Measuring document similarity with TF-IDF

Jul 1, 2026
7 min read

Where the question started

Every post on this site ends with a short list of Related links, and none of them are hand-picked. A script reads the words of every post and works out which ones are about the same kind of thing. That is the puzzle this post is about: how can comparing words tell you two posts share a topic, when two articles on the same subject might not use many of the same words at all?

The earlier post on search indexing left a related thread hanging. It stopped at finding the documents that contain your search terms, and noted that ranking them, deciding which comes first, was a separate question. That ranking uses the same method as the Related links: TF-IDF, which is built from two numbers that are weak on their own and sharp together.

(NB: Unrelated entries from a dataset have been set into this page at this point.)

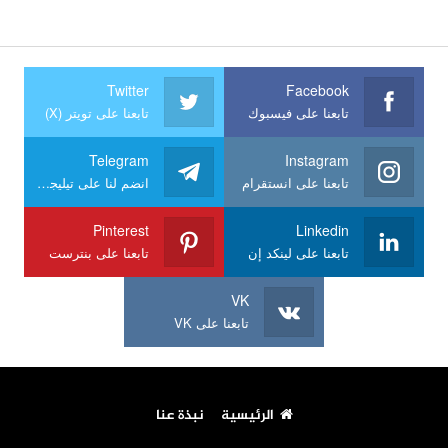
Twitter
Facebook
تابعنا على فيسبوك
تابعنا على تويتر (X)
Telegram
Instagram
تابعنا على انستقرام
انضم لنا على تيليجرام
Pinterest
Linkedin
تابعنا على لينكد إن
تابعنا على بنترست
VK
تابعنا على VK
الرئيسية
نبذة عنا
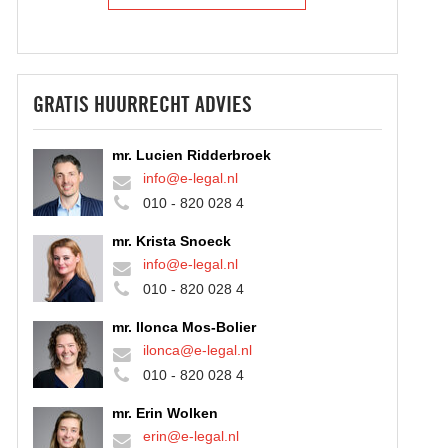
GRATIS HUURRECHT ADVIES
mr. Lucien Ridderbroek
info@e-legal.nl
010 - 820 028 4
mr. Krista Snoeck
info@e-legal.nl
010 - 820 028 4
mr. Ilonca Mos-Bolier
ilonca@e-legal.nl
010 - 820 028 4
mr. Erin Wolken
erin@e-legal.nl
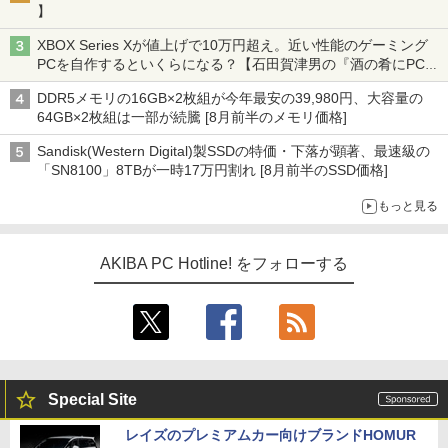
】
XBOX Series Xが値上げで10万円超え。近い性能のゲーミング
PCを自作するといくらになる？【石田賀津男の『酒の肴にPCゲ
ーム』】
DDR5メモリの16GB×2枚組が今年最安の39,980円、大容量の
64GB×2枚組は一部が続騰 [8月前半のメモリ価格]
Sandisk(Western Digital)製SSDの特価・下落が顕著、最速級の
「SN8100」8TBが一時17万円割れ [8月前半のSSD価格]
もっと見る
AKIBA PC Hotline! をフォローする
Special Site
レイズのプレミアムカー向けブランドHOMUR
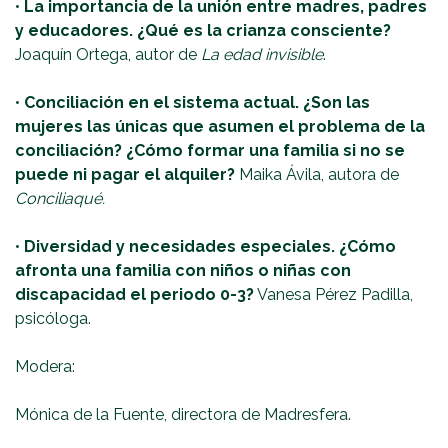
•
La importancia de la unión entre madres, padres
y educadores. ¿Qué es la crianza consciente?
Joaquín Ortega, autor de
La edad invisible
.
•
Conciliación en el sistema actual. ¿Son las
mujeres las únicas que asumen el problema de la
conciliación? ¿Cómo formar una familia si no se
puede ni pagar el alquiler?
Maika Ávila, autora de
Conciliaqué.
•
Diversidad y necesidades especiales. ¿Cómo
afronta una familia con niños o niñas con
discapacidad el periodo 0-3?
Vanesa Pérez Padilla,
psicóloga.
Modera:
Mónica de la Fuente, directora de Madresfera.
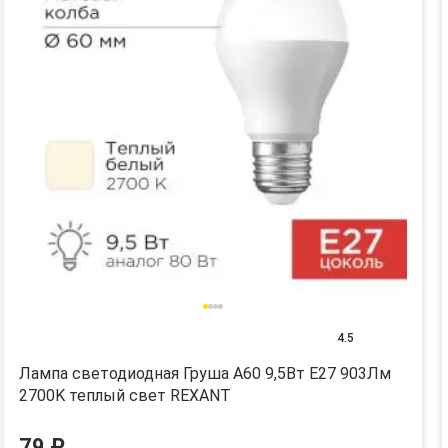
4.5
Лампа светодиодная Груша A60 9,5Вт E27 903Лм
2700K теплый свет REXANT
79 ₽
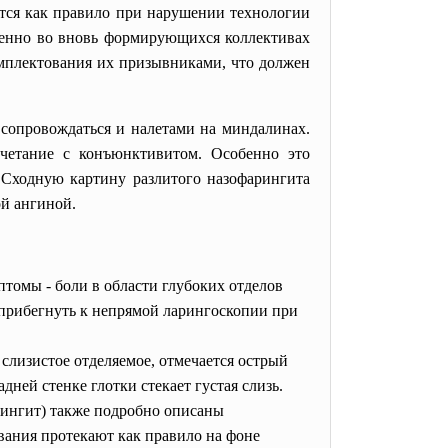
ится как правило при нарушении технологии
енно во вновь формирующихся коллективах
омплектования их призывниками, что должен
 сопровождаться и налетами на миндалинах.
очетание с конъюнктивитом. Особенно это
 Сходную картину разлитого назофарингита
ой ангиной.
томы - боли в области глубоких отделов
 прибегнуть к непрямой ларингоскопии при
е слизистое отделяемое, отмечается острый
ней стенке глотки стекает густая слизь.
рингит) также подробно описаны
вания протекают как правило на фоне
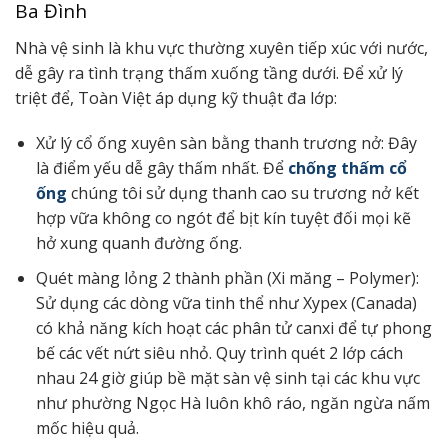
Ba Đình
Nhà vệ sinh là khu vực thường xuyên tiếp xúc với nước,
dễ gây ra tình trạng thấm xuống tầng dưới. Để xử lý
triệt để, Toàn Việt áp dụng kỹ thuật đa lớp:
Xử lý cổ ống xuyên sàn bằng thanh trương nở: Đây
là điểm yếu dễ gây thấm nhất. Để
chống thấm cổ
ống
c
húng tôi sử dụng thanh cao su trương nở kết
hợp vữa không co ngót để bịt kín tuyệt đối mọi kẽ
hở xung quanh đường ống.
Quét màng lỏng 2 thành phần (Xi măng – Polymer):
Sử dụng các dòng vữa tinh thể như Xypex (Canada)
có khả năng kích hoạt các phân tử canxi để tự phong
bế các vết nứt siêu nhỏ. Quy trình quét 2 lớp cách
nhau 24 giờ giúp bề mặt sàn vệ sinh tại các khu vực
như phường Ngọc Hà luôn khô ráo, ngăn ngừa nấm
mốc hiệu quả.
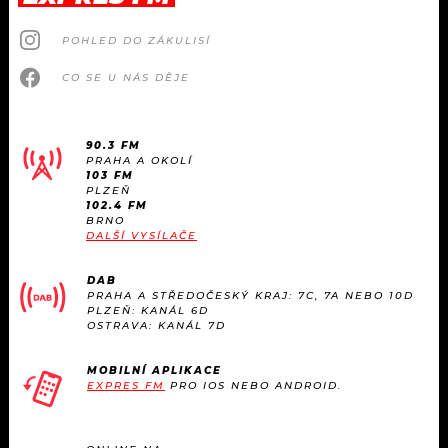
POHLED DO ZÁKULISÍ
CO SE U NÁS DĚJE
90.3 FM
PRAHA A OKOLÍ
103 FM
PLZEŇ
102.4 FM
BRNO
DALŠÍ VYSÍLAČE
DAB
PRAHA A STŘEDOČESKÝ KRAJ: 7C, 7A NEBO 10D
PLZEŇ: KANÁL 6D
OSTRAVA: KANÁL 7D
MOBILNÍ APLIKACE
EXPRES FM
PRO IOS NEBO ANDROID.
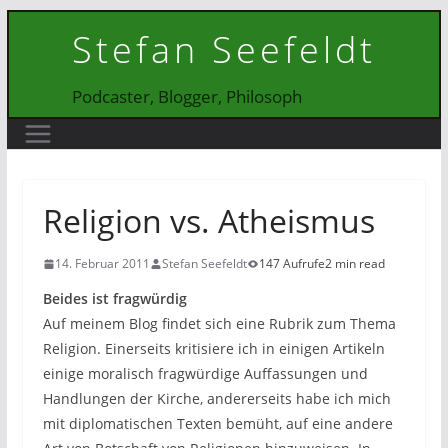
Zum
Stefan Seefeldt
Inhalt
springen
Podcaster, Blogger, Philosoph
Religion vs. Atheismus
14. Februar 2011
Stefan Seefeldt
147 Aufrufe
2 min read
Beides ist fragwürdig
Auf meinem Blog findet sich eine Rubrik zum Thema
Religion. Einerseits kritisiere ich in einigen Artikeln
einige moralisch fragwürdige Auffassungen und
Handlungen der Kirche, andererseits habe ich mich
mit diplomatischen Texten bemüht, auf eine andere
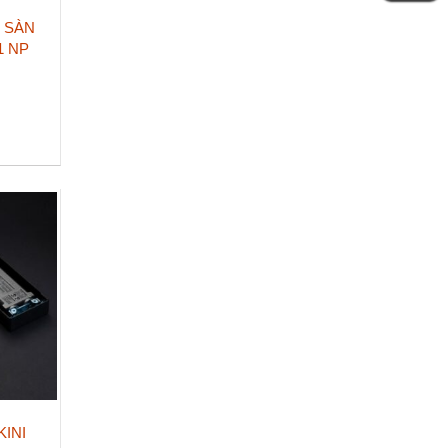
Ề SÀN
1 NP
KINI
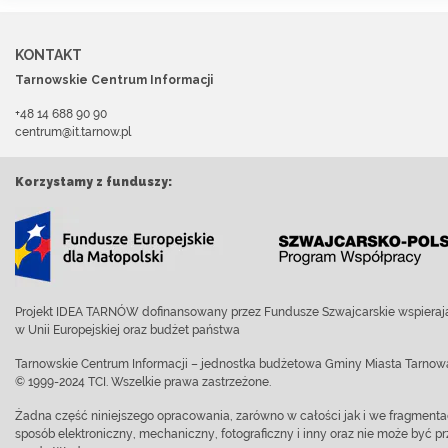
KONTAKT
Tarnowskie Centrum Informacji
+48 14 688 90 90
centrum@it.tarnow.pl
Korzystamy z funduszy:
Projekt IDEA TARNÓW dofinansowany przez Fundusze Szwajcarskie wspierają
w Unii Europejskiej oraz budżet państwa
Tarnowskie Centrum Informacji – jednostka budżetowa Gminy Miasta Tarnow
© 1999-2024 TCI. Wszelkie prawa zastrzeżone.
Żadna część niniejszego opracowania, zarówno w całości jak i we fragment
sposób elektroniczny, mechaniczny, fotograficzny i inny oraz nie może być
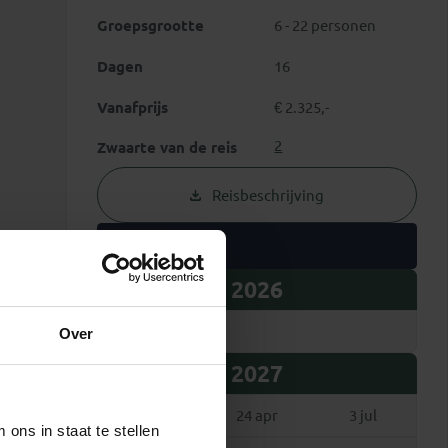
Groepsgrootte
6 - 22 personen
Dagen
16
Vanafprijs
€ 2.325,-
2
Zwaarte van de reis
Reisbeschrijving
Vertrekdata
2026
18 dec
Over
2027
17 apr
24 apr
3 jul
ons in staat te stellen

Try it: what is a document about?

Start with a simpler question than similarity: if you had to summarise a document with a handful of its own words, which words would you pick? The demo below scores every word in twelve Wikipedia articles three ways. Flip between them and watch which words rise to the top of each card.

Twelve Wikipedia articles, four topics. Score each word by raw count (TF), by rarity across the collection (IDF), or by the two multiplied together (TF-IDF). Watch which words each method promotes.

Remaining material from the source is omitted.